▶ **WHAT TO WORK ON**:
Where a picture appears, skip it and copy everything else in the listing exactly.

---*---

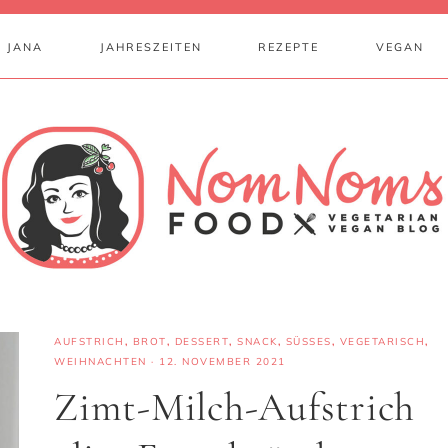
 JANA
JAHRESZEITEN
REZEPTE
VEGAN
AUFSTRICH
,
BROT
,
DESSERT
,
SNACK
,
SÜSSES
,
VEGETARISCH
,
WEIHNACHTEN
·
12. NOVEMBER 2021
Zimt-Milch-Aufstrich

---*---

▶ **RESULT OF THIS EXERCISE**:
 JANA
JAHRESZEITEN
REZEPTE
VEGAN
AUFSTRICH
,
BROT
,
DESSERT
,
SNACK
,
SÜSSES
,
VEGETARISCH
,
WEIHNACHTEN
·
12. NOVEMBER 2021
Zimt-Milch-Aufstrich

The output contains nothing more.